Record UDF Performance Questions - Is this the right use case?

We’re using Aerospike to store user data, each record has key as user_id and value is a record with multiple bins.

One of the bins with name Aud is of type list that stores the audience segments that this user belongs to. Aud bin has substantial data (currently in KBs) and it could grow in future.

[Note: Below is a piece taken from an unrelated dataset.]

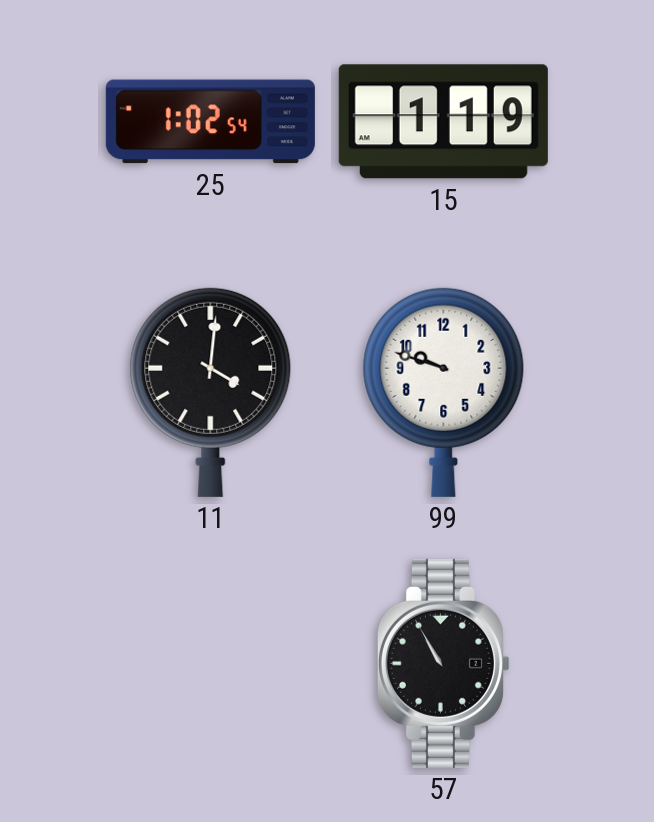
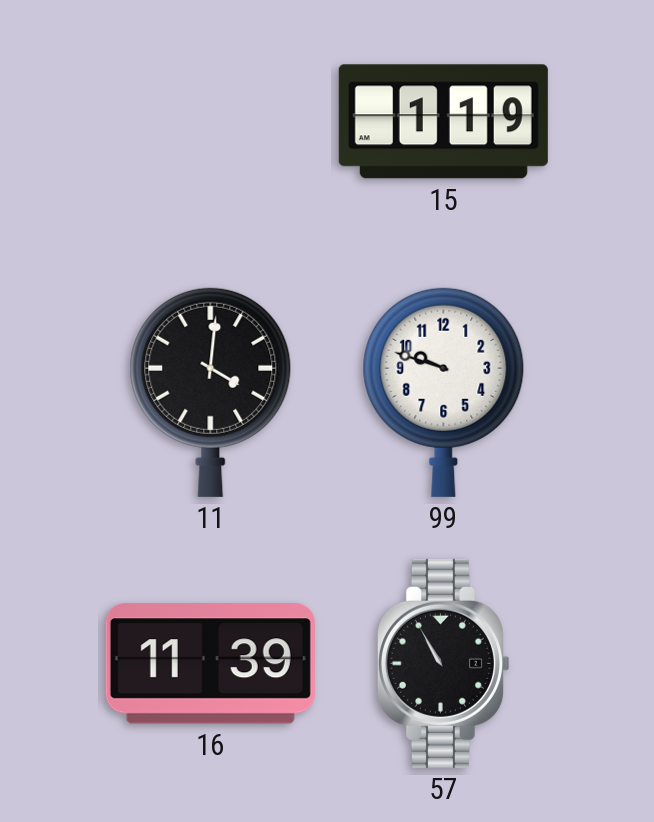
25: 1:02 -> none
16: none -> 11:39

For serving an impression to a user, we

  1. Fetch the user’s record i.e all bins for that user to AdServer
  2. Using the segments in the Aud bin, we evaluate the Deals applicable to the user i.e user_id => deals
  3. Do further processing

Evaluating

user_id => deals

mapping is expensive because

  1. Aud bin has heavy payload and so incurs Network Cost to fetch that data.
  2. The algorithm requires a lot of compute to evaluate the mapping i.e Compute Cost at AdServer.
  3. Both 1 and 2 are being done in the hot-path/online i.e during impresion serving path making it a hotspot.

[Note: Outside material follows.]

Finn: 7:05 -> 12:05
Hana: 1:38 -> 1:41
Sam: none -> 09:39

Hence we think that this is a good candidate for offline evaluation i.e we would create a new bin called Deals which would be “somehow” populated i.e we would evaluate the user_id => deals offline and put it in the new bin Deals. To ensure that the mapping is fresh, we need a Deals TTL as well which would hold the expiry of this mapping.

So the New Schema would look like this

Where bins Deals and Deals TTL are the new bins being populated.

We are planning that after evaluating the mapping, AdServer would write the mapping to Deals bin and update the Deals TTL bin to a future time, say 1 hour in future from the present time. The Deals TTL bin acts like an expiry time for Deals bin. So this optimizes 2(see above)

To ensure that we optimize the network cost i.e fetch Aud bin only if Deals are not expired, we are thinking of using UDF. The UDF would implement the following pseudo-code

Read Deals TTL bin to get expiry time

if (TTL Expired) { 
  send map {
            "Aud":[Audience Segments],
            "Bin(3)":Data,
            ...,
            "Bin(N)":Data
           }
} else {
  send map {
            "Deals":[Applicable Deals],
            "Bin(3)":Data,
            ...,
            "Bin(N)":Data
           }
}

Note that either Aud or Deals bin is being sent conditioned on Deals TTL and the current time, remaining bins are being sent “as is”.

Questions :

  1. Will UDFs scale for this use-case. Looks like the perfect tool to me. We aren’t using any UDFs currently. We are using the C client library in AdServer and one another module (not part of AdServer) also uses Golang client library. Is getting a record as a map using UDF more expensive than simply fetching the bins? If yes, why?

  2. Can I do this using Aerospike Operations Expressions instead of UDF?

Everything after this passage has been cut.